“Are you wavering about it being suicide?" Shelley asked.
“Not at all. Just telling you the impression it's giving everybody else.”
They were quiet for a moment while the waitress refilled their cups. Jane wondered again why she hadn't just put on a skirt and blouse this morning instead of the baggy outfit she'd chosen without any thought.
“Anything else of significance in the dressing room?" Jane asked. "Oh! We forgot to ask you. Did you really find a press release saying who the producers were?"
“Yes. How did you know about that?"
“George Abington told us."
“I wish you two wouldn't meddle in this. I appreciate having someone to talk to about cases, but it scares the stuffing out of me when you two start doing your 'junior detective' stuff.”

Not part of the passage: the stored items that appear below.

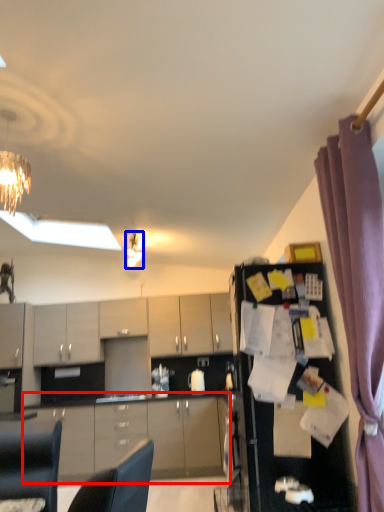 Question: Which object appears farthest to the camera in this image, cabinetry (highlighted by a red box) or light fixture (highlighted by a blue box)?

Choices:
 (A) cabinetry
 (B) light fixture

Answer: (A) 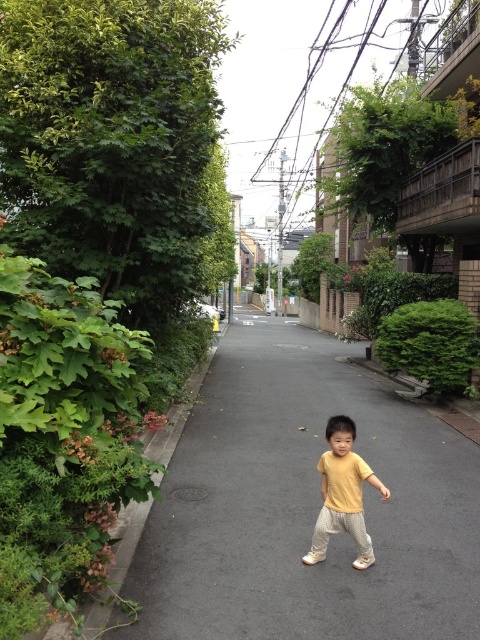 Question: Is black asphalt pavement at center positioned before yellow matte shirt at center?

Choices:
 (A) yes
 (B) no

Answer: (A)

Question: Which of the following is the farthest from the observer?

Choices:
 (A) (344, 445)
 (B) (324, 376)

Answer: (B)

Question: Does black asphalt pavement at center have a smaller size compared to yellow matte shirt at center?

Choices:
 (A) yes
 (B) no

Answer: (B)

Question: Observing the image, what is the correct spatial positioning of black asphalt pavement at center in reference to yellow matte shirt at center?

Choices:
 (A) left
 (B) right

Answer: (B)

Question: Among these objects, which one is nearest to the camera?

Choices:
 (A) black asphalt pavement at center
 (B) yellow matte shirt at center

Answer: (A) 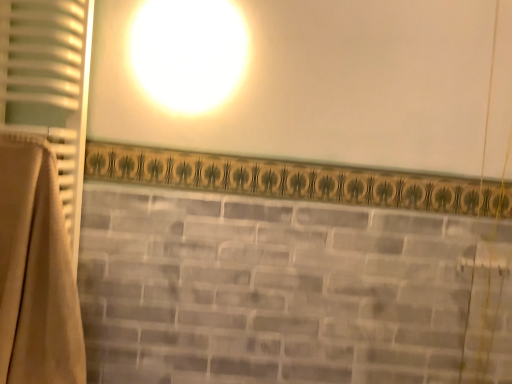 Question: Considering the positions of point (74, 329) and point (16, 6), is point (74, 329) closer or farther from the camera than point (16, 6)?

Choices:
 (A) closer
 (B) farther

Answer: (A)

Question: From the image's perspective, relative to beige fabric curtain at left, which appears as the first curtain when viewed from the top, is beige fabric curtain at left, which is the first curtain from bottom to top, above or below?

Choices:
 (A) below
 (B) above

Answer: (A)

Question: Would you say beige fabric curtain at left, which is the first curtain from bottom to top, is inside or outside beige fabric curtain at left, which appears as the first curtain when viewed from the top?

Choices:
 (A) inside
 (B) outside

Answer: (B)

Question: Choose the correct answer: Is beige fabric curtain at left, which appears as the first curtain when viewed from the top, inside beige fabric curtain at left, which appears as the 2th curtain when viewed from the top, or outside it?

Choices:
 (A) inside
 (B) outside

Answer: (B)

Question: From a real-world perspective, is beige fabric curtain at left, which appears as the first curtain when viewed from the top, above or below beige fabric curtain at left, which is the first curtain from bottom to top?

Choices:
 (A) above
 (B) below

Answer: (A)

Question: In terms of size, does beige fabric curtain at left, the 2th curtain when ordered from bottom to top, appear bigger or smaller than beige fabric curtain at left, which appears as the 2th curtain when viewed from the top?

Choices:
 (A) big
 (B) small

Answer: (B)

Question: From the image's perspective, relative to beige fabric curtain at left, which appears as the 2th curtain when viewed from the top, is beige fabric curtain at left, the 2th curtain when ordered from bottom to top, above or below?

Choices:
 (A) above
 (B) below

Answer: (A) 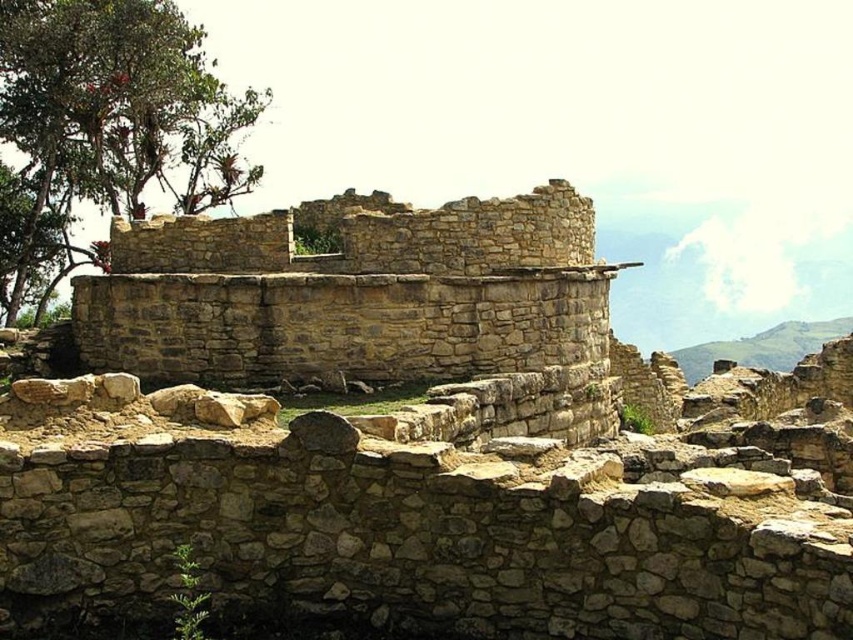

Shelley ignored the warning. "Do you think there's a connection? Between the murders and the secret about the producers, I mean."
“There might be, but I'm damned if I can see what it is. I'll admit, though, that I'm beginning to wonder if the blackmail had anything at all to do with either murder."
“Why is that?" Jane asked.
“Well, think about it," Mel said, leaning forward. "It was over something so trivial. Jake just wanted Angela to get a little part. I'll grant you, I don't know much about the movie business, but that's still a stupid reason. It wasn't a big part. I've studied the script. It was a few lines that were only designed to give the main character someone to talk to. The character part didn't even have a name. It was just `farm girl,' and she said things like, 'What do you mean?' so that Harwell's character could go off into a monologue. I can see how Angela would have liked to have the part, but if she'd gotten it and donethe greatest acting in history, it wouldn't have done her much good. I'm finding it hard to believe that two people could have met their deaths because of something that insignificant."
“Maybe Jake was really blackmailing them about something else entirely," Shelley suggested.
“Or maybe it had nothing to do with the blackmail," Mel repeated. "It doesn't make sense."
“But it does, in a way," Jane said. "I can't claim to have known Jake very well, but from what everybody's said, it would have been like him to go overboard and use a sledgehammer to kill a gnat. Everybody says he was great with objects and lousy with people. He apparently had no sense of proportion in relationships. I can imagine him deciding there was something he wanted and just using the first tool at hand, which was blackmail, instead of something appropriate, like simply asking that Angela be given consideration for the part.”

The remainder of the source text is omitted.